Generally speaking, most plants do well with bright, indirect sunlight, which is what a plant stressed by overwatering needs.

Bright indirect sunlight provides enough light for photosynthesis, but it will not burn the Hoya’s stressed leaves. 

2. Groom Your Plant

Once you have moved your Hoya to a less sunny area, give it a good pruning. Remove yellowed, wilted, and dead leaves.

These will only drain energy from the plant, and they will never recover. 

3. Keep Cuttings

If there are any healthy-looking stems and leaves, take a cutting to start separately in a jar of water, just in case your Hoya does not survive. [source]

4. Get Rid Of Excess Moisture

Be sure your pot has ample drainage holes. No plants do well in containers with little or no drainage.

If the pot’s drainage is inadequate, lay the plant gently on its side to see if any excess water will drain out.

If so, leave the pot tipped over until excess water stops trickling. 

5. Aerate The Soil

Poke a few holes in the soil’s surface using a pencil, chopstick, or similar implement. 

This will allow a little more air to circulate into the Hoya roots. Once your plant has begun to recover, you can repot into a more suitable container with fresh, airy soil. 

6. Withhold Water

Allow the soil to nearly dry out, and then provide a thorough watering with a fungicidal treatment.

Do not fertilize until the plant has fully recovered. 

7. Repot Your Recovered Hoya Plant

With proper care, your Hoya may begin showing signs of recovery within a couple of weeks. This will come in the form of new growth.

After a month or so, you can repot your Hoya into a new container with all new potting soil.

Your new container should have ample drainage holes. 

8. Check And Prune The Roots

When you repot, examine the roots carefully and prune away any soft or brown roots. Healthy Hoya roots should be firm, plump, and white.

Three or four days after repotting, water thoroughly with a fungicidal treatment solution. 

9. Don’t Over-Fertilize

After repotting, you will not need to fertilize for at least six weeks. If you are repotting near the end of summer, don’t fertilize until spring. 

How Do You Know When To Water?

You can establish a general watering schedule by checking your plant’s soil to see if it is wet or dry.

If it is moist, clearly, you should not water your plant. Instead, wait until the top couple of inches of soil are mostly dry and provide a thorough watering. 

This method is called soak-and-dry watering.

Maintain this soak-and-dry watering method in an ongoing manner, and your Hoya should recover and continue to do well, provided the rest of your plant care regimen suits the needs of the plant. 

Hoya watering tips:

1. Water your Honey Plant with lukewarm filtered or rainwater regularly throughout the growing season (spring and summer).

2. To provide a thorough watering, you should allow water to run out the drainholes in the bottom of the pot.

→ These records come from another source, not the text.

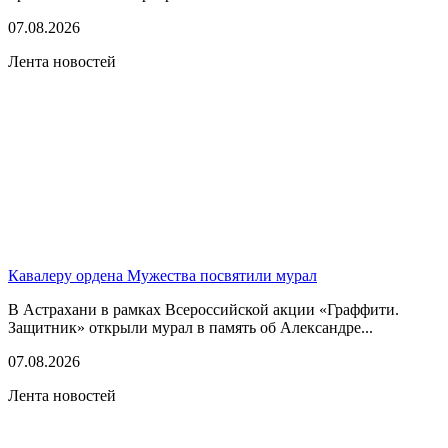
07.08.2026
Лента новостей
Кавалеру ордена Мужества посвятили мурал
В Астрахани в рамках Всероссийской акции «Граффити.
Защитник» открыли мурал в память об Александре...
07.08.2026
Лента новостей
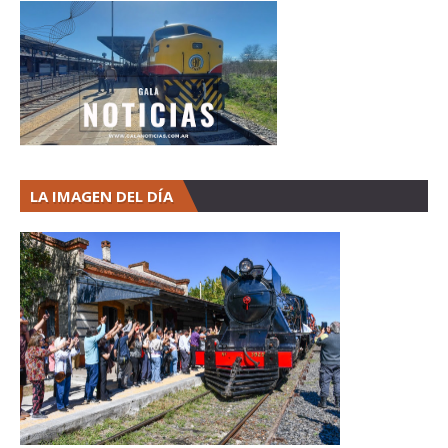
LA IMAGEN DEL DÍA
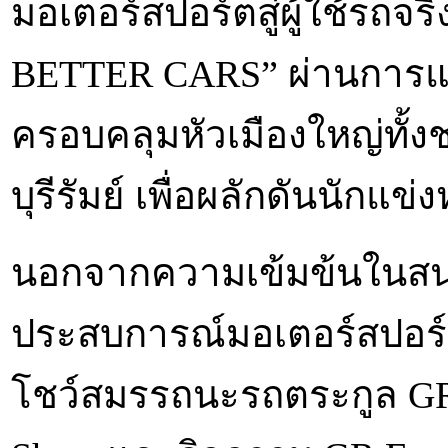
มอเตอร์สปอร์ตสู่ผู้ใช้รถ
BETTER CARS” ผ่านการแข่ง
ครอบคลุมหัวเมืองใหญ่ทั้งชล
บุรีรัมย์ เพื่อผลักดันนักแข่
นอกจากความเข้มข้นในสน
ประสบการณ์มอเตอร์สปอร์ต
โชว์สมรรถนะรถตระกูล GR 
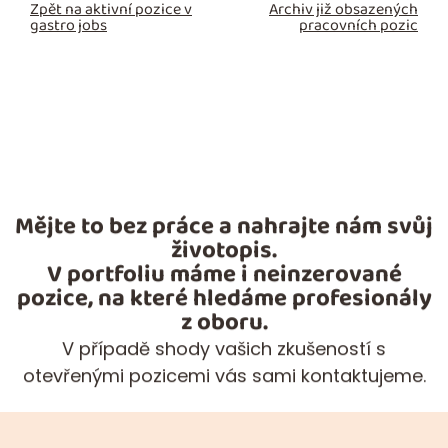
Zpět na aktivní pozice v
Archiv již obsazených
gastro jobs
pracovních pozic
Mějte to bez práce a nahrajte nám svůj
životopis.
V portfoliu máme i neinzerované
pozice, na které hledáme profesionály
z oboru.
V případě shody vašich zkušeností s
otevřenými pozicemi vás sami kontaktujeme.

Ensure all excess water has drained off before returning the plant to its saucer. 

3. Some plants do better when allowed to stand in water for 15 minutes rather than being watered overhead. 

4. No plant should ever be left standing in water. In all but aquatic plants, this will always lead to root rot. 

5. Water in the morning whenever possible. Generally speaking, nighttime watering is not recommended because plants watered at night tend to stay excessively moist for several hours. This can give root rot a chance to get a foothold. 

6. During the plants’ semi-dormant season (autumn and winter) you should reduce both frequency and amount of water given. Allow the soil to nearly dry and then water sparingly. 

7. Take great care not to overwater in winter because root rot is more likely to occur during cooler weather. 

If you see that your Wax Plant is suffering (leaves withering or turning brown) increase watering incrementally until you hit the proper balance. 

Remember that too little water Is always better than too much

Soak & Dry Prevents Root Rot

To avoid this sort of problem from the get-go and into the future, apply the soak and dry watering method.

Most plants will do well with this method. Some exceptions prefer slightly moist soil, but even they will typically do pretty well with soak and dry.

As you become well-versed in plant care, you will develop the skill and instincts necessary to know your plants and provide for their precise needs.